Start of Block

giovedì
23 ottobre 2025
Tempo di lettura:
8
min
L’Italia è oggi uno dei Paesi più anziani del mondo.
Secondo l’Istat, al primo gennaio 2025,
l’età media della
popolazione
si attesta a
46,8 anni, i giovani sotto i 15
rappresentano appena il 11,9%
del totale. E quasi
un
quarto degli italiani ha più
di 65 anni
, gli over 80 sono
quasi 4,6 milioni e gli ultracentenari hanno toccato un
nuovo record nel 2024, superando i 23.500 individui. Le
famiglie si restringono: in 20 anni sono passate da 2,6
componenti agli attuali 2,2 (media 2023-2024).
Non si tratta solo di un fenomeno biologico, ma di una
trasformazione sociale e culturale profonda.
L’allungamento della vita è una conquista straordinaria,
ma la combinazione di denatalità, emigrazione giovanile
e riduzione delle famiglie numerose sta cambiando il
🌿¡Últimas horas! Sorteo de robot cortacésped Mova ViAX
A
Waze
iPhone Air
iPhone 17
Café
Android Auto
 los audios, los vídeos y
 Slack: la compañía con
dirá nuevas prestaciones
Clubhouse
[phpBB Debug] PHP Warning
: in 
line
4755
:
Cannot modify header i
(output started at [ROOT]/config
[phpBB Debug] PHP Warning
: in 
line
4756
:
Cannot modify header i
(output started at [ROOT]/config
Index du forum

End of Block

AIM OF THE EXERCISE → Every entry is to be repeated exactly as it stands.

YOUR SOLUTION →
giovedì
23 ottobre 2025
Tempo di lettura:
8
min
L’Italia è oggi uno dei Paesi più anziani del mondo.
Secondo l’Istat, al primo gennaio 2025,
l’età media della
popolazione
si attesta a
46,8 anni, i giovani sotto i 15
rappresentano appena il 11,9%
del totale. E quasi
un
quarto degli italiani ha più
di 65 anni
, gli over 80 sono
quasi 4,6 milioni e gli ultracentenari hanno toccato un
nuovo record nel 2024, superando i 23.500 individui. Le
famiglie si restringono: in 20 anni sono passate da 2,6
componenti agli attuali 2,2 (media 2023-2024).
Non si tratta solo di un fenomeno biologico, ma di una
trasformazione sociale e culturale profonda.
L’allungamento della vita è una conquista straordinaria,
ma la combinazione di denatalità, emigrazione giovanile
e riduzione delle famiglie numerose sta cambiando il
🌿¡Últimas horas! Sorteo de robot cortacésped Mova ViAX
A
Waze
iPhone Air
iPhone 17
Café
Android Auto
 los audios, los vídeos y
 Slack: la compañía con
dirá nuevas prestaciones
Clubhouse
[phpBB Debug] PHP Warning
: in 
line
4755
:
Cannot modify header i
(output started at [ROOT]/config
[phpBB Debug] PHP Warning
: in 
line
4756
:
Cannot modify header i
(output started at [ROOT]/config
Index du forum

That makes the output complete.